What you have to do -
Scan the listing below for "laboratorio", then report every line that has it.

Listed entries -
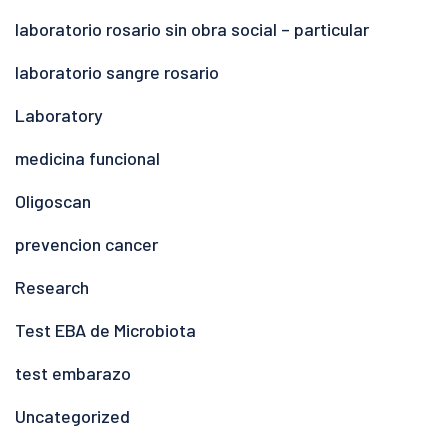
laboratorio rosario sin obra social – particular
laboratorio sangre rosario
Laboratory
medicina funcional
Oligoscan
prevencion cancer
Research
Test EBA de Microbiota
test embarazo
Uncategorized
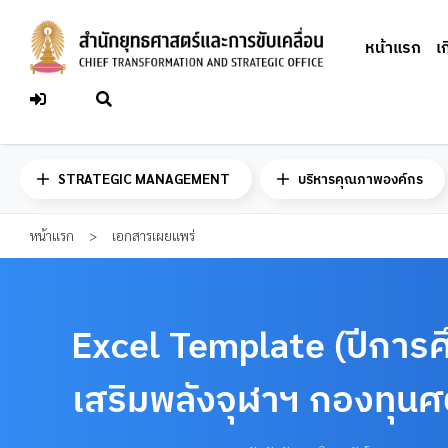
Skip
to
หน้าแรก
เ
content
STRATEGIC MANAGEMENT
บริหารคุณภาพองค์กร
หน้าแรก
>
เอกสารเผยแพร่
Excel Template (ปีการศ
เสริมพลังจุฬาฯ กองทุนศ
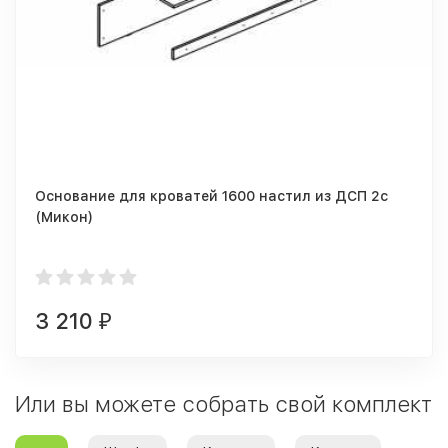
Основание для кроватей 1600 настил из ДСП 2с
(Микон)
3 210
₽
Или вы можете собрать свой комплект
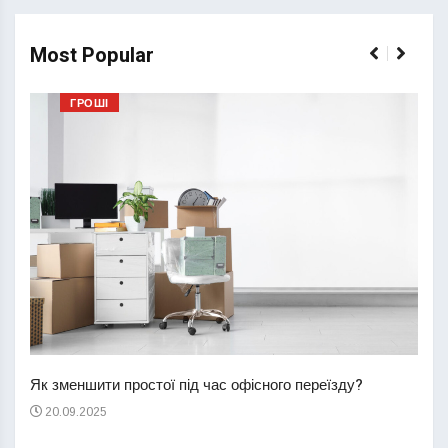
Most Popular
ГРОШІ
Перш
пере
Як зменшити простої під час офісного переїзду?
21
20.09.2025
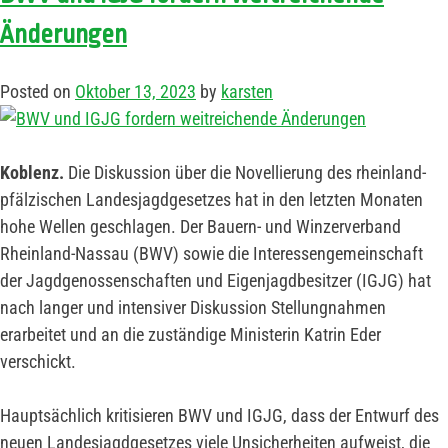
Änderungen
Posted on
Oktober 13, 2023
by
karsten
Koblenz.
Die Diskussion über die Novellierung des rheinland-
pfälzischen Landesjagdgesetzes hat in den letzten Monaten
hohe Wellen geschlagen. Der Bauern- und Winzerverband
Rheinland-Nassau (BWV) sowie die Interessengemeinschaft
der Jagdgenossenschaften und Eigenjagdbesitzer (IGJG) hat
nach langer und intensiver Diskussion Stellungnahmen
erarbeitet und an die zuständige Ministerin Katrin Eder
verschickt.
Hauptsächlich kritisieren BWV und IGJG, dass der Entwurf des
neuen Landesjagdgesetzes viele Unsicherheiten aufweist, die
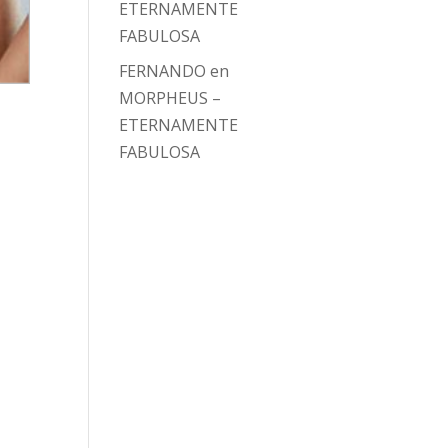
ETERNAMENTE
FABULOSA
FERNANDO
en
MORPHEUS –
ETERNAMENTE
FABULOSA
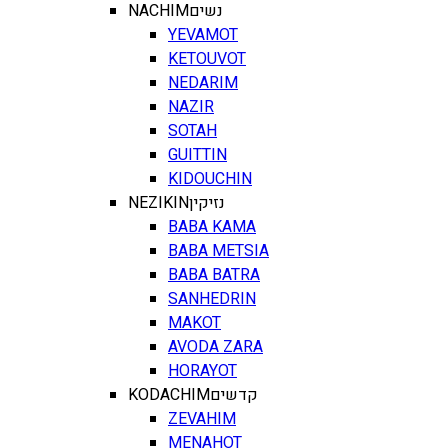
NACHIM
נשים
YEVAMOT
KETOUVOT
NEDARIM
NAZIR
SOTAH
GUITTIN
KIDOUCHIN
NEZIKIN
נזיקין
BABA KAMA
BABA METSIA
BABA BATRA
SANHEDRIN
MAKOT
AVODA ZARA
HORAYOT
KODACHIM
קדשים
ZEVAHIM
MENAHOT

--

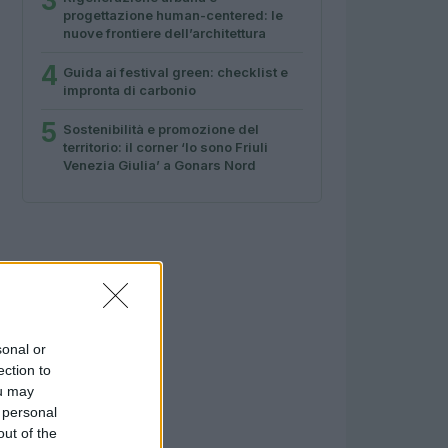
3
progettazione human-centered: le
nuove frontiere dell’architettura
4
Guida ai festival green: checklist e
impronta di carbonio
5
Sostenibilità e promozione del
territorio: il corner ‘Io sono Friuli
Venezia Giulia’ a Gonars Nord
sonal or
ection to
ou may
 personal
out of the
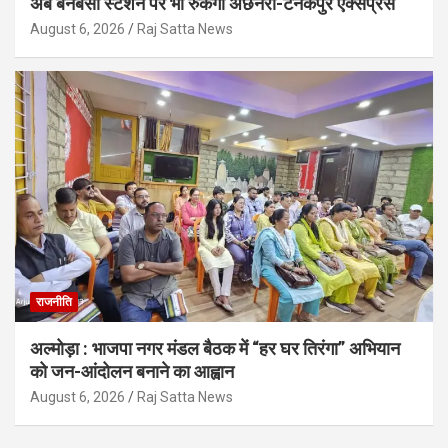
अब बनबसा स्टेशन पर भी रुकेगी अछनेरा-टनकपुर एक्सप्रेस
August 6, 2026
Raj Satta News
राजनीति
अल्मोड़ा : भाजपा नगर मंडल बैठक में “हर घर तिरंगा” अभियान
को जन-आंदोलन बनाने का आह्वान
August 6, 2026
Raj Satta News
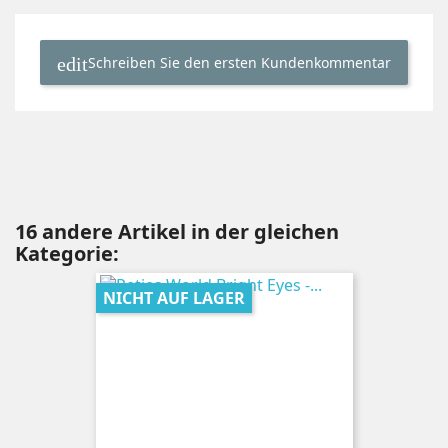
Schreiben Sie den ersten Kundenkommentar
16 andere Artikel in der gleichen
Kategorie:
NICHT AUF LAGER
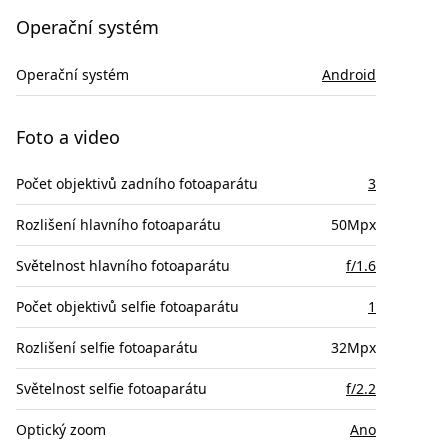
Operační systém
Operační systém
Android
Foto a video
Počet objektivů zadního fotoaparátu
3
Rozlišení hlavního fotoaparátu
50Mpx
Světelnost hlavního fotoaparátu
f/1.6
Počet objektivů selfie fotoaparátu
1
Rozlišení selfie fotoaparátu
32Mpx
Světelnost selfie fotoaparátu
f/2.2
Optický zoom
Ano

==

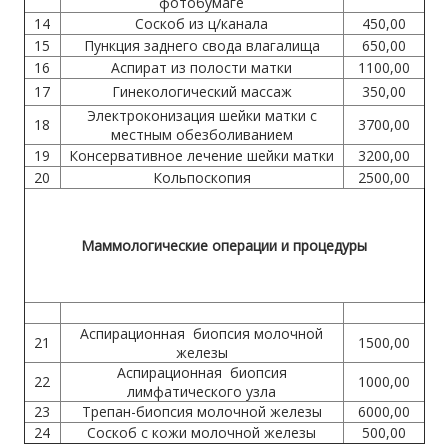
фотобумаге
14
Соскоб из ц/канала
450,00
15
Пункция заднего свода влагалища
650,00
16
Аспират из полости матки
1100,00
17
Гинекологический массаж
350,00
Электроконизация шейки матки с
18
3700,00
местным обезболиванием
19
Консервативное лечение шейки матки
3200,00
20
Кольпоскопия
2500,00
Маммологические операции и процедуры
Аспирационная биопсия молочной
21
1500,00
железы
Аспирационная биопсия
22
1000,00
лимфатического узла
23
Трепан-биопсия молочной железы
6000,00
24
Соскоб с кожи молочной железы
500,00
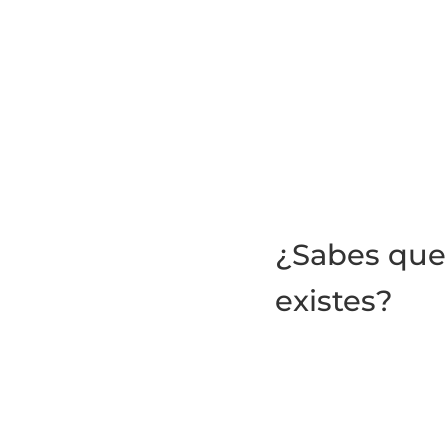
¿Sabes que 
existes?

Result of this exercise -
laboratorio rosario sin obra social – particular
laboratorio sangre rosario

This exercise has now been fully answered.